Anonymous Sat, Nov 22nd 2014 @ 1:56pm

Only someone who has been truly depressed can understand how it feels. Some days I am able to count this as a blessing for being able to empathise with other peoples' distress - other days I cannot see beyond my own wretchedness. So far I have not defaulted on anything other than social commitments - but my depression continues so I can only hope.

Anonymous Sat, Nov 22nd 2014 @ 3:23pm

Agree that having gone through severe depression, you never forget the utter terror and hopelessness that you felt.
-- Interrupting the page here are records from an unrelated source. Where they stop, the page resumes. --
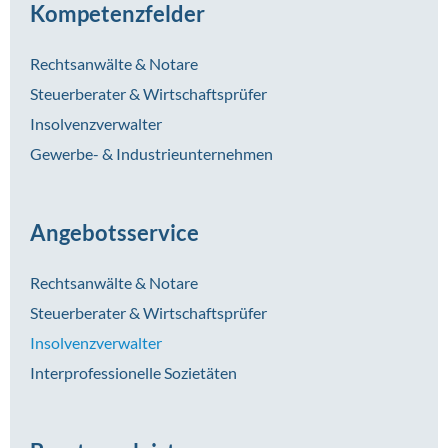
Kompetenzfelder
Rechtsanwälte & Notare
Steuerberater & Wirtschaftsprüfer
Insolvenzverwalter
Gewerbe- & Industrieunternehmen
Angebotsservice
Rechtsanwälte & Notare
Steuerberater & Wirtschaftsprüfer
Insolvenzverwalter
Interprofessionelle Sozietäten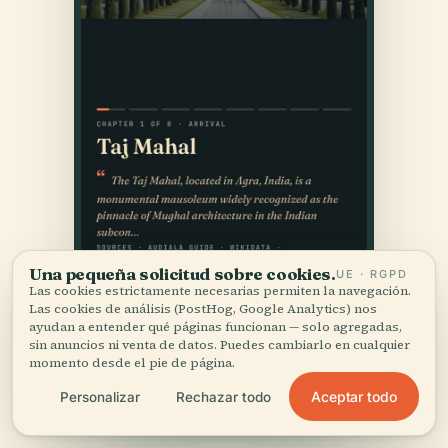
Una pequeña solicitud sobre cookies.
UE · RGPD
Las cookies estrictamente necesarias permiten la navegación.
Las cookies de análisis (PostHog, Google Analytics) nos
ayudan a entender qué páginas funcionan — solo agregadas,
sin anuncios ni venta de datos. Puedes cambiarlo en cualquier
momento desde el pie de página.
Aceptar todo
Personalizar
Rechazar todo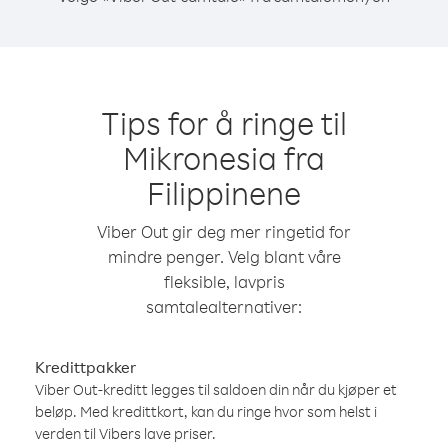
Tips for å ringe til
Mikronesia fra
Filippinene
Viber Out gir deg mer ringetid for
mindre penger. Velg blant våre
fleksible, lavpris
samtalealternativer:
Kredittpakker
Viber Out-kreditt legges til saldoen din når du kjøper et
beløp. Med kredittkort, kan du ringe hvor som helst i
verden til Vibers lave priser.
It stays with you, and that is good, because you can try to show empathy to someone very seriously depressed and although nothing but time helps recovery, patience, reassurance and loving care was and still is appreciated, after 40 years!

Anonymous Sun, Nov 23rd 2014 @ 12:57am

Firstly I am not bi polar. But do relate to the problem. I also cannot commit to functions, due to ill health. Always want to do more and sometimes get my strengths wrong. on the night I let people down. I am depressed about my situation. Don't think bi polar means unique. Very, very hard, but there are lot of us with life constraining conditions that experience your situation . from a lonely person who is sad and equally bereft of momentum

Anonymous Mon, Nov 24th 2014 @ 10:09am

It's been an eye-opener reading these posts. I thought it was just me being pathetic, so many times I have given myself a hard time for letting people down, agreeing to do something then not following through because I just couldn't face it on the day. I had a whole year of not going to any family celebrations - missed my parents' golden wedding, did not celebrate my own 50th birthday, my son's 21st, my niece's 18th...
I think this is another thing I need to be more explicit about with people ... nowadays I try to say that I will do something if I can but I'm not promising.

However at work I still have to screw myself into a frenzy to be able to do some things ... standing in front of a group of 15 giving a training course (takes me three days to wind myself up for a 90 minute session); visiting someone in their office to sort out a problem with their workstation; giving a presentation to my colleagues. A 1-to-1 with my line manager can take on the nature of ordeal by mental anguish, even if I have met all my targets, let alone if I haven't.